L’adaptation ne se fait d’ailleurs pas sur tout le livre, le dernier tiers disparaît plus ou moins totalement. Certains éléments sont gardés, mais la volonté de limiter le nombre de protagonistes est telle, qu’au final, une bonne moitié n’apparaitra pas dans la version TV.

Toutes les suppressions et modifications ne sont pas forcements à l’origine de ce que j’appellerais le semi-ratage de l’adaptation. Tout portage d’une œuvre aussi colossale se doit de faire l’impasse sur des évènements, et de modifier des passages, dans le but de rester cohérent. Le gros problème, c’est qu’à l’écran, ce n’est pas captivant. Les personnages ne sont pas franchement enthousiasmants, à l’exception d’Harvey Torriti, interprété par Alfred Molina, qui au final, n’a pas vraiment changé avec la modification du format. Jack et Evgueni sont les plus touchés, plus les modifications des évènements s’opéraient, et plus leurs personnalités étaient altérées. Ils deviennent des victimes de leurs métiers, ayant chacun sacrifié l’amour de leur vie pour leur guerre. Sur Papier, Jack sera marqué par la danseuse, mais fondera une famille, et sera heureux. Evgueni de son côté, regrette d’avoir abandonné Aza en Russie, mais sa croyance dans la Cause était plus importante que tout. SACHA, le traitre, dont je ne dévoilerais pas l’identité, sera finalement bien moins complexe dans la minisérie. En fait, dans le livre, lui et Evgueni ont le droit à une partie qui leur est presque totalement dédiée, l’histoire de la prise du pouvoir d’Eltsine. Une histoire qui permet de mieux les comprendre, d’étayer leurs convictions, et au final, de les dédiaboliser.

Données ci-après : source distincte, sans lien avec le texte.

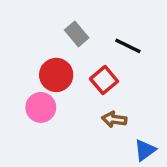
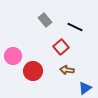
red circle: (56, 75) -> (33, 71), moved
pink circle: (41, 107) -> (13, 56), moved

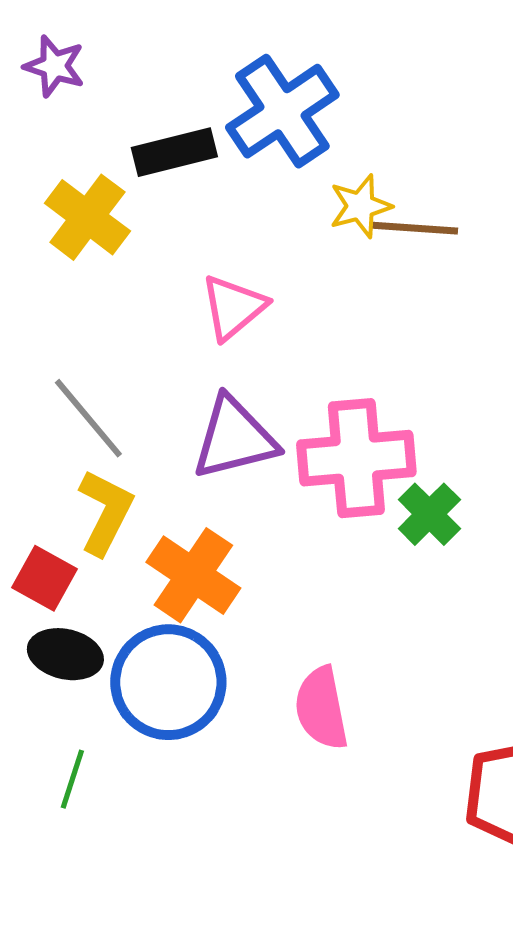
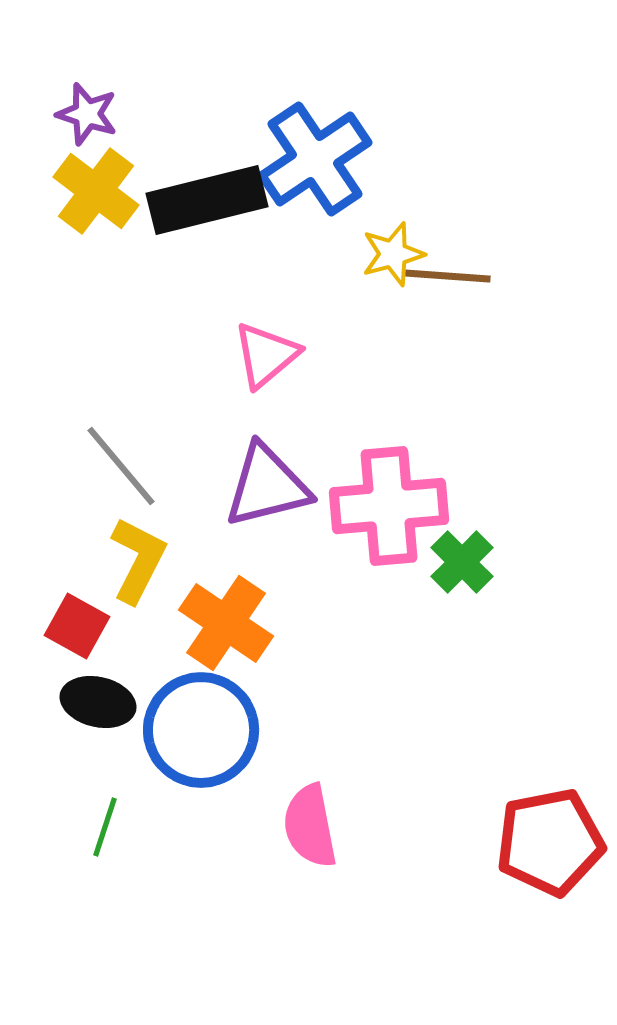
black rectangle: (174, 152) -> (207, 200), size x1.4
yellow cross: (87, 217) -> (96, 191), moved
pink semicircle: (321, 708) -> (310, 826), moved

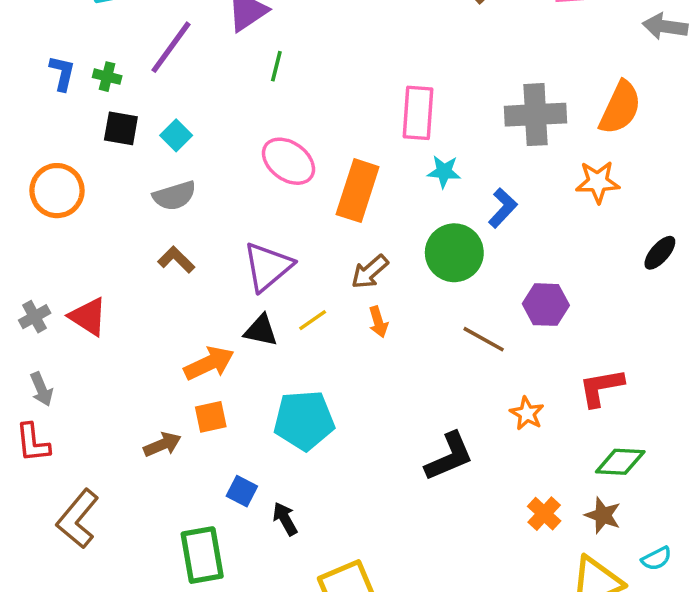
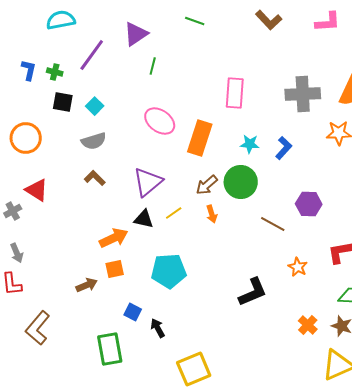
cyan star: (444, 172) -> (250, 144), moved
green circle: (454, 253) -> (241, 182), moved
red triangle: (88, 317) -> (37, 190), moved

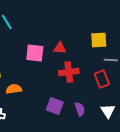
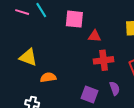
pink square: (35, 53) -> (74, 19), moved
purple semicircle: (80, 109) -> (115, 88), moved

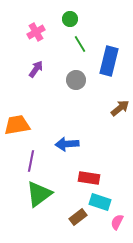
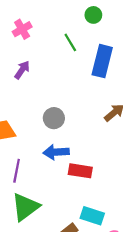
green circle: (70, 19) -> (93, 15), moved
gray circle: (76, 80) -> (54, 118), moved
red rectangle: (89, 178) -> (80, 171), moved

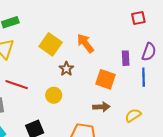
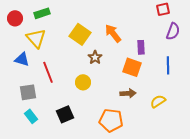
purple semicircle: (149, 52) -> (173, 31), moved
purple rectangle: (126, 58) -> (141, 47), moved
red line: (17, 85) -> (48, 72), turned 50

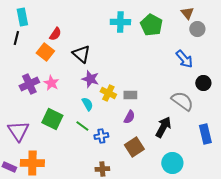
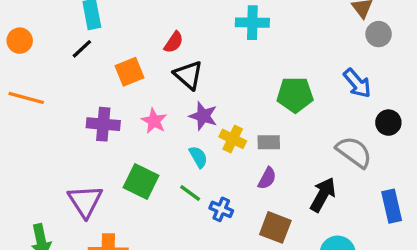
green pentagon: (151, 25) -> (295, 95), moved, turned -30
red semicircle: (55, 34) -> (174, 42), moved
black line: (16, 38) -> (82, 49), turned 32
orange square: (45, 52) -> (129, 72), turned 30
pink star: (51, 83) -> (154, 121), moved
purple cross: (29, 84) -> (103, 124), turned 30
blue cross: (101, 136) -> (221, 209), turned 32
brown square: (134, 147) -> (275, 227), turned -36

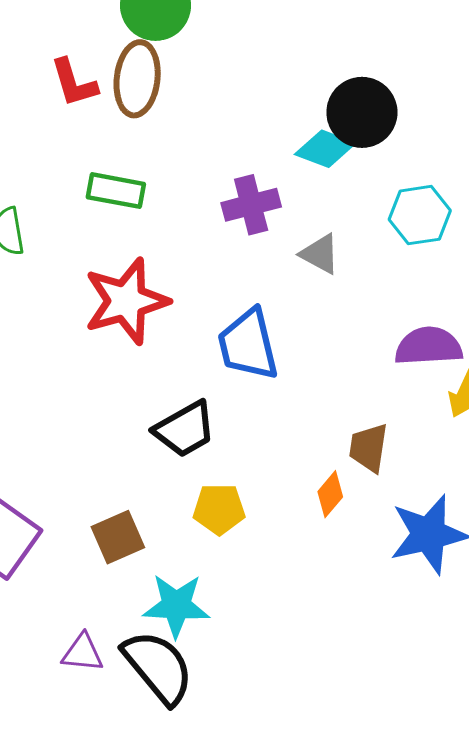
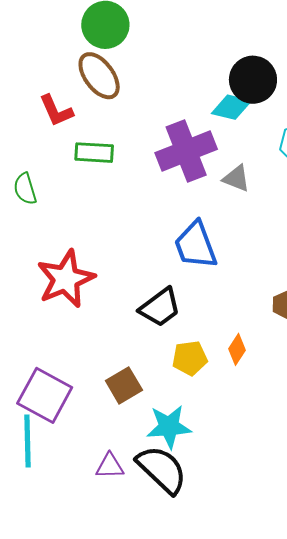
brown ellipse: (137, 79) -> (99, 76), turned -36
red L-shape: (74, 83) -> (56, 111), moved
purple cross: (251, 205) -> (186, 151), size x1.5
red star: (126, 301) -> (66, 279), moved
orange diamond: (330, 494) -> (237, 349), moved

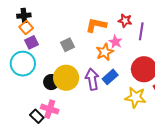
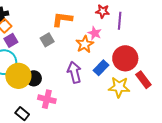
orange L-shape: (96, 25) -> (62, 19), moved
blue rectangle: (110, 77) -> (101, 68), moved
yellow circle: (66, 78) -> (18, 76), moved
pink cross: (50, 109) -> (47, 99), moved

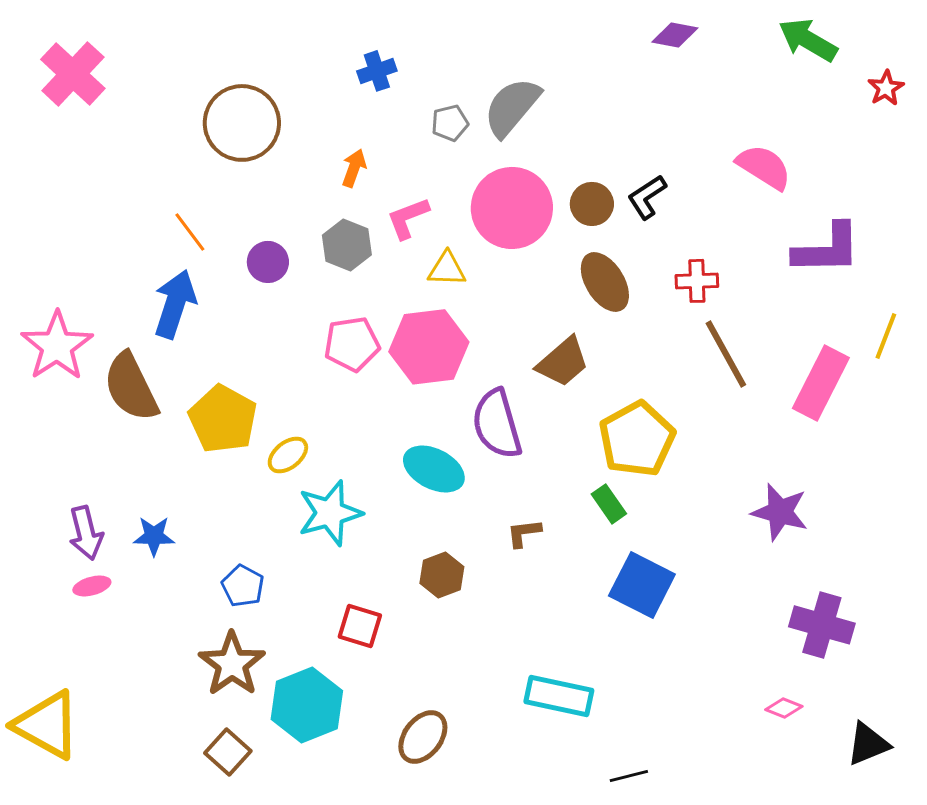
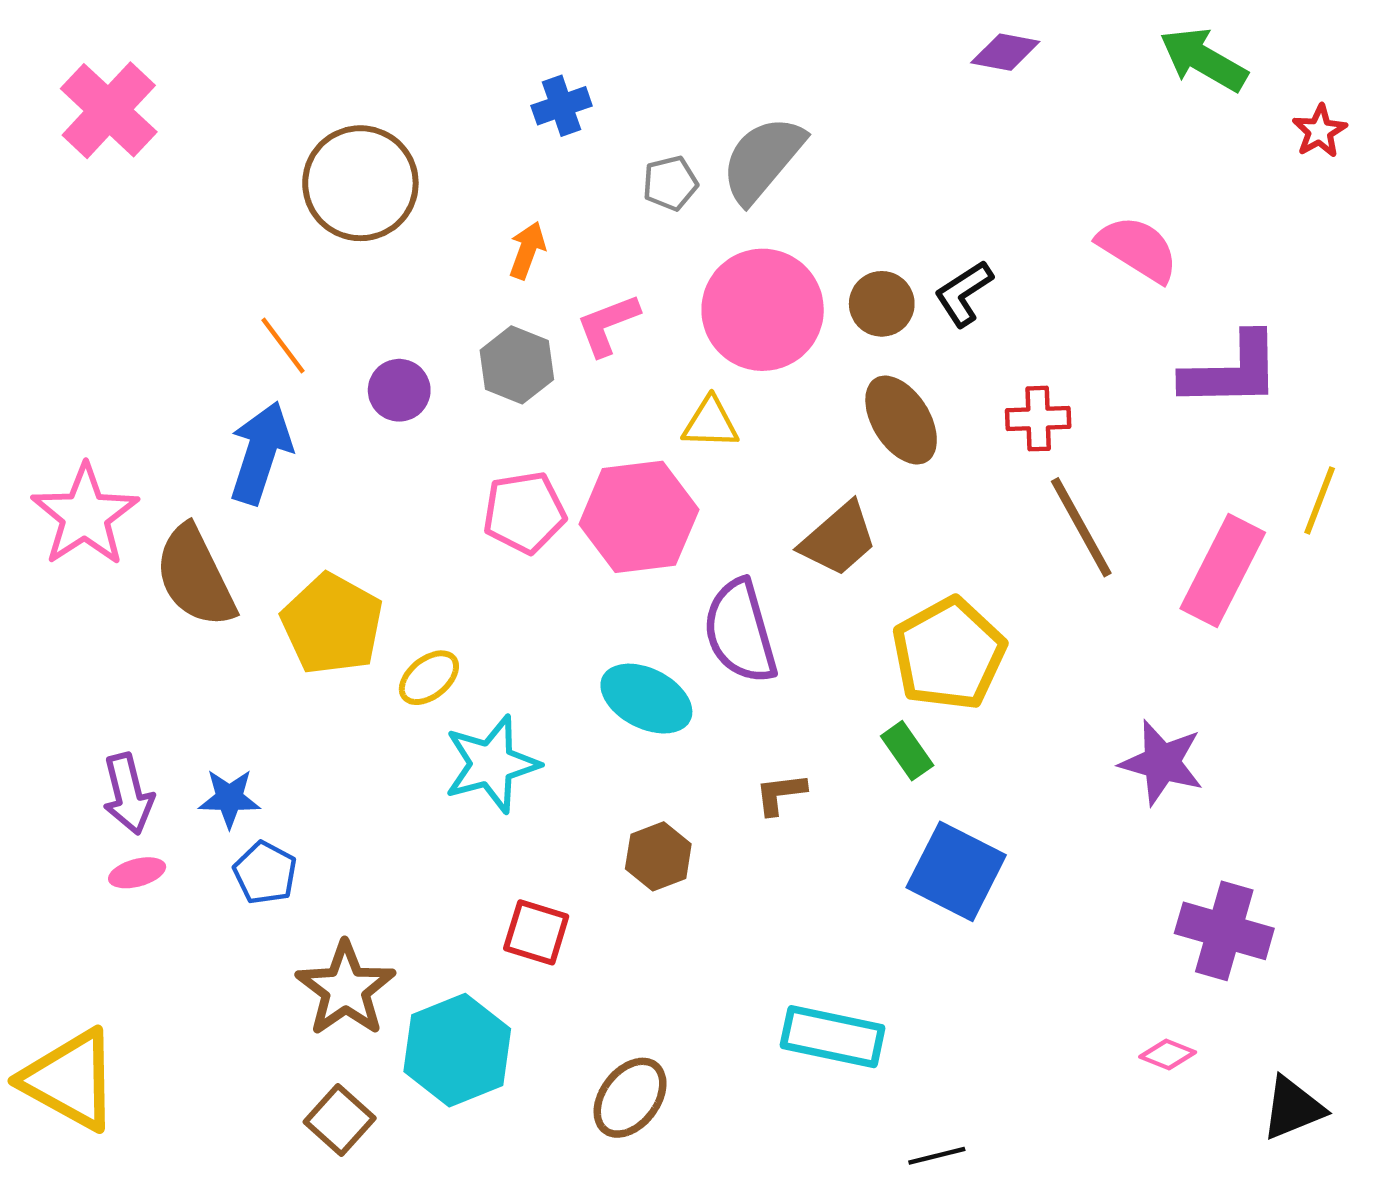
yellow triangle: (447, 269) -> (710, 423), moved
blue pentagon: (243, 586) -> (265, 873), moved

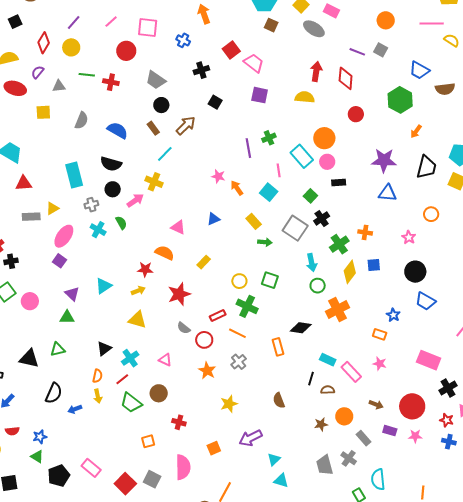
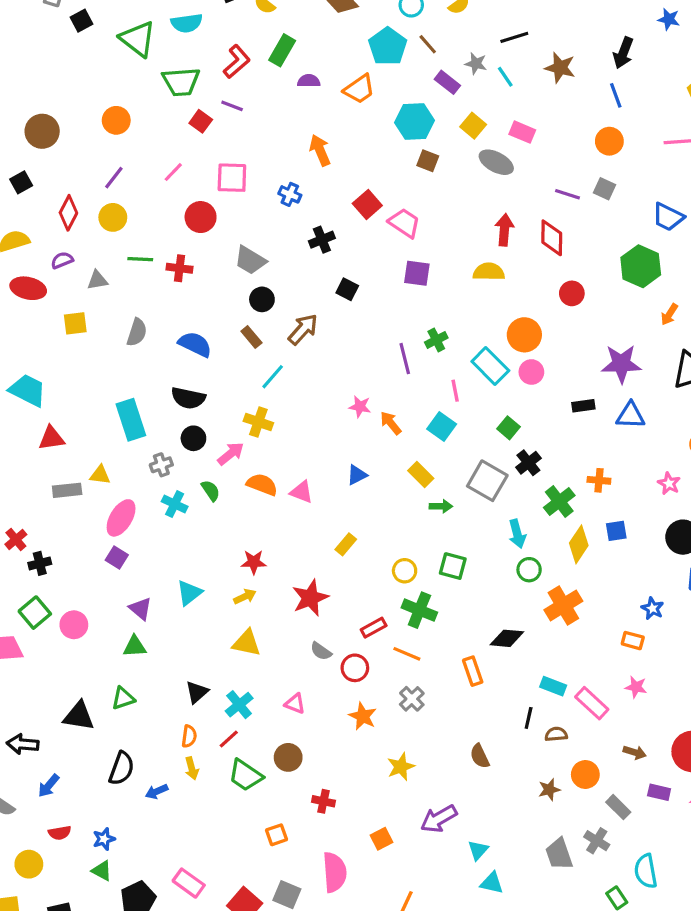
purple semicircle: (38, 72) -> (62, 260), turned 32
black rectangle: (339, 182) -> (583, 406), moved
yellow triangle: (52, 208) -> (100, 475), turned 40
orange semicircle: (165, 253) -> (262, 484), moved

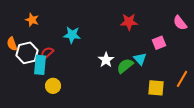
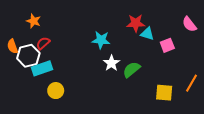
cyan star: (72, 35) -> (101, 40), moved
red semicircle: (47, 53) -> (43, 43), moved
cyan triangle: (140, 59) -> (147, 34), moved, turned -32
cyan rectangle: (40, 65) -> (42, 68), turned 66

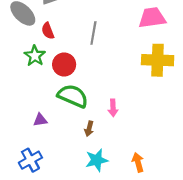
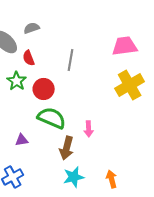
yellow cross: (158, 60) -> (130, 85), turned -32
brown arrow: (89, 129) -> (67, 148), size x1.6

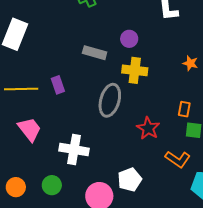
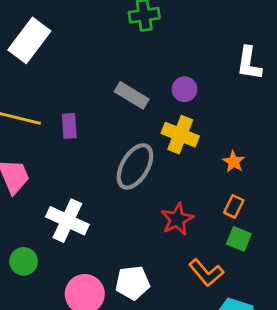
orange star: (190, 63) -> (234, 162), moved

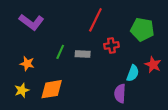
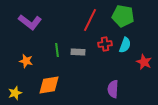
green pentagon: (142, 29) -> (123, 16), moved
green line: (60, 52) -> (57, 50), turned -32
cyan semicircle: (133, 73) -> (125, 45), moved
yellow star: (22, 90) -> (15, 93), moved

La compagnie est un livre captivant, bourré de détails, avec des personnages bien écrits. On y découvre le fonctionnement de la CIA, l’influence de la politique – partie éclipsée dans l’adaptation, car il faut le dire, les présidents américains ne sont pas montrés de manière très flatteuse – et la complexité du contre-espionnage. L’adaptation télévisée n’a pas su saisir l’essence du livre, préférant en faire une œuvre plus romanesque, et tentant de garder un certain romantisme dans le travail d’espion. Des choix artistiques pas vraiment judicieux, alors qu’il y avait matière à donner une série plus complexe, plus crédible et bien mieux équilibrée. Je vous recommande donc plus le livre que sa version TV.

La Compagnie, le grand livre de la CIA est disponible aux éditions Buchet Chastel et en édition poche chez Le Seuil.